Abençoada curiosidade, que foi inchando de importância até se transformar na poderosa ferramenta a que chamamos ciência. Nestes dias, então, ciência é assunto permanente, cada um de nós à procura, nessa gente de bata branca e luvas de latex, da solução para a nossa vida ameaçada por um vírus a quem só os cientistas viram os contornos da coroa. A esperança é, nesta altura, mais um dos muitos significados da ciência.
De vez em quando um nome desponta dessa população que escolheu fazer profissão do impulso da curiosidade (mal a família suspeitava que aquele estragar brinquedos ou somar constelações era, afinal, o início de um caminho capaz de produzir felicidades). O Nuno Peixinho, cientista nesta Coimbra em que também se olha para o céu, é um desses nomes. Apareceu nos jornais do país inteiro porque “( 40210 ) Peixinho” passou a ser nome de asteróide. Não é coisa pouca, sabendo nós que esses pedaços de matéria em movimento tanto podem ser encantamento – como o das estrelas cadentes – como a ameaça que levou desta para melhor os dinossauros do tempo antigo. Haja, por isso, quem olhe para o céu e veja mais do que outros sabem ver.

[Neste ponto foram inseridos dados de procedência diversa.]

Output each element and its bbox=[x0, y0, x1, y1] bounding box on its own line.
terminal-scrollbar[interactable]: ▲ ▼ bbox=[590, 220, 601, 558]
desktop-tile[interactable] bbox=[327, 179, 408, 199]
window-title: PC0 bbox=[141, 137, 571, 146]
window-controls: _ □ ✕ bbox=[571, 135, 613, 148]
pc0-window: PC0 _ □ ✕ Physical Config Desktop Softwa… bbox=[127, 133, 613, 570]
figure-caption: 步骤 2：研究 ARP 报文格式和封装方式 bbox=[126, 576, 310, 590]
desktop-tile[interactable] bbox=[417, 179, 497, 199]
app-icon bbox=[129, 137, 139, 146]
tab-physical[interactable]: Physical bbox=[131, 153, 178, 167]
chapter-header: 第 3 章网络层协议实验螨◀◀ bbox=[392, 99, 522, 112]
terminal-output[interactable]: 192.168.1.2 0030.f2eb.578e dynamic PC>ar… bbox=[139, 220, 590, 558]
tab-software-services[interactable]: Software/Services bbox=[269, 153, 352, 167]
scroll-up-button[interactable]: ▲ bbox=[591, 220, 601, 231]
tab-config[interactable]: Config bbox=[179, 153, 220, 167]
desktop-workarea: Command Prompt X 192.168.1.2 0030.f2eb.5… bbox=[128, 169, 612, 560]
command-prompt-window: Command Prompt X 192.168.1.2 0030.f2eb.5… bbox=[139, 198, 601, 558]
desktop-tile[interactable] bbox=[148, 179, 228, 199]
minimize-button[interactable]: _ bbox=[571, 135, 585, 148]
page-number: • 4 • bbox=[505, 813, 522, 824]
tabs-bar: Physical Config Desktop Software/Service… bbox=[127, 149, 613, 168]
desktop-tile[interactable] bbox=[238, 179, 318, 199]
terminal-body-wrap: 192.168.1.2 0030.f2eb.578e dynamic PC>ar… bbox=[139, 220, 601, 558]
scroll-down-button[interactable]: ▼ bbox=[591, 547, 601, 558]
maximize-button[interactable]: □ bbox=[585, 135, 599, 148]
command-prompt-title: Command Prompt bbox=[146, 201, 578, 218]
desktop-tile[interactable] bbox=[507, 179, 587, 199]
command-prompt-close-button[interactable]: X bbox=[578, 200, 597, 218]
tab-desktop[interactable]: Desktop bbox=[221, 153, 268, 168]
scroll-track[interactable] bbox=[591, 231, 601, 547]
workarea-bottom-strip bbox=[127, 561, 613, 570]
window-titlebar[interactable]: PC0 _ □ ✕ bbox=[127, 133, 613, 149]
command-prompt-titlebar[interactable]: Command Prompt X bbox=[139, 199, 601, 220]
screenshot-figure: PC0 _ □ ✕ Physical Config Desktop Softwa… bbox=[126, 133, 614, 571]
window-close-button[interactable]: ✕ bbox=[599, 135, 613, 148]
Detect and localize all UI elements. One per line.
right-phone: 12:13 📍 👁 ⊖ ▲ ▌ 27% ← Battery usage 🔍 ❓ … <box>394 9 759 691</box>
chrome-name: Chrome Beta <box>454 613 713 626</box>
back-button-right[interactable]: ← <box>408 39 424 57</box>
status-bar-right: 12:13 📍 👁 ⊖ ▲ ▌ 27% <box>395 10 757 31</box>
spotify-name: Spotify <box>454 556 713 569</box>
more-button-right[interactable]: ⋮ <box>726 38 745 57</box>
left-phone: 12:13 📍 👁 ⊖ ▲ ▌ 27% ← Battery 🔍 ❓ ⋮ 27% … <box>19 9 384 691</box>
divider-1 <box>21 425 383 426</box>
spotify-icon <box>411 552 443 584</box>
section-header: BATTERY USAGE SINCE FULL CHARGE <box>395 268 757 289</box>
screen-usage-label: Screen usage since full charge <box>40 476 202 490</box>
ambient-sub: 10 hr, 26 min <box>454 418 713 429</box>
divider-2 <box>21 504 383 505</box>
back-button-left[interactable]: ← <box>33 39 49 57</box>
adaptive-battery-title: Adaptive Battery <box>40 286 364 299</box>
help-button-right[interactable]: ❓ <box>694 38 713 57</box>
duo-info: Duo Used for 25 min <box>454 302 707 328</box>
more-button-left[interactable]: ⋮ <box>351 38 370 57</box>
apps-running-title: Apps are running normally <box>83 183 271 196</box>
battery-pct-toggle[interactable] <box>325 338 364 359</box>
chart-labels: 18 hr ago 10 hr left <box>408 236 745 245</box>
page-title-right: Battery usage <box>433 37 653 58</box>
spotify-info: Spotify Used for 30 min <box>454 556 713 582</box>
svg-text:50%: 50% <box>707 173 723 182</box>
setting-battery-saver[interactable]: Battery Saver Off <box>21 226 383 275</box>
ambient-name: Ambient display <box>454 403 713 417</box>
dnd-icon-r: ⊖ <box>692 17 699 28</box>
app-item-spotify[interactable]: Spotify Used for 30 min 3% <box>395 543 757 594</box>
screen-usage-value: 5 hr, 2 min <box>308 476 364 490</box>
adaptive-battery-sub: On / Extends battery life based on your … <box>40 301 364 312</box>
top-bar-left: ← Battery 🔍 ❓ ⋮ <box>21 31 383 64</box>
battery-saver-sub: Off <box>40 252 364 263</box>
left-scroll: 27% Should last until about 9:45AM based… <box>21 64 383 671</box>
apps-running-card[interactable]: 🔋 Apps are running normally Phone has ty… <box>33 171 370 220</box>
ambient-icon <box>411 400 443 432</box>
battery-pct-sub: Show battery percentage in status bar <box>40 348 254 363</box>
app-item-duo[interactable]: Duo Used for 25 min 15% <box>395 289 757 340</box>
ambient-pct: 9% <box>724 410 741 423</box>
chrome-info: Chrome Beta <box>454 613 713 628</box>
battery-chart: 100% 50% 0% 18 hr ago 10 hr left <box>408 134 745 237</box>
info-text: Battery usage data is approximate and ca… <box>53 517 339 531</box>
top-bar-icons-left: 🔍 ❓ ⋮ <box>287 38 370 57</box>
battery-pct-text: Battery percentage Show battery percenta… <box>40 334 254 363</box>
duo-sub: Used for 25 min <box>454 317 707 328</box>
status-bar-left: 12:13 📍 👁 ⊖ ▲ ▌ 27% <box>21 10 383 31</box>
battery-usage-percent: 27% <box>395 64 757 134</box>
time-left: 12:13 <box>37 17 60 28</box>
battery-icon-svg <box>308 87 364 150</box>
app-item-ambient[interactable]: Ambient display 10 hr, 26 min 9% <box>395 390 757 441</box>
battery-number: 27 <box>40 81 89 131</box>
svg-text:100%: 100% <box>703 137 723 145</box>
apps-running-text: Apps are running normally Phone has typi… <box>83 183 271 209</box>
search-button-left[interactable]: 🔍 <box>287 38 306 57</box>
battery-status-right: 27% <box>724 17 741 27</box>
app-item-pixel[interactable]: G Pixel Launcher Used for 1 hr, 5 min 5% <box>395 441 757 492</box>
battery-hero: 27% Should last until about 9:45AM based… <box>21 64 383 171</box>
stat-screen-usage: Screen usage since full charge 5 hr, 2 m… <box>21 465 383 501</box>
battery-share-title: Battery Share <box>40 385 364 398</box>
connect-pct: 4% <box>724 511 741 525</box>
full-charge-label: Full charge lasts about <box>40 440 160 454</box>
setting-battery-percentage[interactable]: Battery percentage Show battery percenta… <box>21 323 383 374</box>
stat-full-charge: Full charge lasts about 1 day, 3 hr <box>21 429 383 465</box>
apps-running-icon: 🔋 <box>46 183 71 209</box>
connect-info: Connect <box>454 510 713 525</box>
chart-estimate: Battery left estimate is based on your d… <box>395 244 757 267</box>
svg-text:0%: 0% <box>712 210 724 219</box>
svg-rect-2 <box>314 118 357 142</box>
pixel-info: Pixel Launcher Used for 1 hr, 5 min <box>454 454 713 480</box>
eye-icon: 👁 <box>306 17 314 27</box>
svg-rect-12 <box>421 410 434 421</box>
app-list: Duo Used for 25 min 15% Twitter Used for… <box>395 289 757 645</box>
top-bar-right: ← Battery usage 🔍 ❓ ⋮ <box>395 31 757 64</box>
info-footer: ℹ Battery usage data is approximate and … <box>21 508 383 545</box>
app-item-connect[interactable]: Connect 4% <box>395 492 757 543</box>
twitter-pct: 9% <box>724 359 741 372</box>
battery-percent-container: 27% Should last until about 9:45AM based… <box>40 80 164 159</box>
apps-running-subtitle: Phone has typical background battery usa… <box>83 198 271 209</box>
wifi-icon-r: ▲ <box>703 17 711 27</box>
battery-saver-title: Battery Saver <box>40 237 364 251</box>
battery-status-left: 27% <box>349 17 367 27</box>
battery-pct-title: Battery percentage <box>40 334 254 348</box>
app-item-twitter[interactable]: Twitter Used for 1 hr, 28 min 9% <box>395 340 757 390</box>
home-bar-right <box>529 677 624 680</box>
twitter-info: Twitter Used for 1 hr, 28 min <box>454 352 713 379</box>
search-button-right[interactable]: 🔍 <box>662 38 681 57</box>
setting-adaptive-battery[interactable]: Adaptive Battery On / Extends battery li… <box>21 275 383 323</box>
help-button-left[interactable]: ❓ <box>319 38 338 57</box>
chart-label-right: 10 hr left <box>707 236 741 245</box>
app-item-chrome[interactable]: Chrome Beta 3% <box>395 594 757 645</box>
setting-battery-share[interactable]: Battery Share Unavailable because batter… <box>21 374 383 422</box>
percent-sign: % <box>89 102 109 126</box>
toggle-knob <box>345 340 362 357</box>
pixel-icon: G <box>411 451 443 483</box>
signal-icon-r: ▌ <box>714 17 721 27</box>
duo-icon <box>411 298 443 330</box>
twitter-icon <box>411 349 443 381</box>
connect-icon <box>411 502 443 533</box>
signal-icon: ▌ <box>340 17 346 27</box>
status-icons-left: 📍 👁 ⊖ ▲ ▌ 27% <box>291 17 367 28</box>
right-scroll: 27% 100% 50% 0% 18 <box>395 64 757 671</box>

De paradoxos é, porém, feita a governação da nossa terra, capaz de pôr euros aos milhões nas mãos da ladroagem de copo na mão e salamaleque, mas incapaz de dar um contrato de trabalho ao Nuno Peixinho e aos milhares de investigadores que sucessivos governos vêm usando e desprezando, por si próprios ou a mando da tal “europa”. São “bolseiros” de investigação, diz o ministro Manuel Heitor e os que o precederam, executores de políticas que enchem a boca de “ciência” mas atiram ao cidadão Nuno Peixinho, aos 50 anos, o insulto que diz assim: “os bolseiros de investigação não devem ter [contrato de trabalho]. Nunca foi ambição, nem deve ser, transformar as bolsas de investigação em contrato de trabalho”.
O ministro Manuel Heitor não tem razão. Os “bolseiros” de investigação são investigadores, trabalham como investigadores, veem o seu trabalho de investigadores internacionalmente reconhecido, estão intimamente ligados a todas as pesquisas científicas que se desenrolam neste país (e fora dele). Sem “bolseiros” não haveria ciência em Portugal. Os “bolseiros” de investigação são trabalhadores mas não têm direito a segurança social, a licença de parentalidade, a certificação de rendimentos que lhes daria acesso ao crédito à habitação, a férias, à remuneração que é o mais básico dos direitos laborais, ao subsídio de desemprego. Muitos dos investigadores chegarão à idade da reforma sem direito à retribuição natural após uma vida de serviço público.
A palavra a Nuno Peixinho: “a precariedade interessa a muita gente, particularmente aos inúmeros fossilizados líderes das entidades do Sistema Científico e Tecnológico Nacional, das Instituições de Ensino Superior e das suas tutelas. Herdeiros de direitos para si conquistados pelos seus pais, subtraem [esses direitos], conscientemente e sem escrúpulo, a todos aqueles que sustentam essas mesmas instituições, que formalmente lideram e cuja glória arrebanham. Nada esperemos de nenhum: só teremos o que conquistarmos!”
Quem fala assim escreve nas estrelas. Com a prontidão e a dignidade de que a Terra tanto precisa.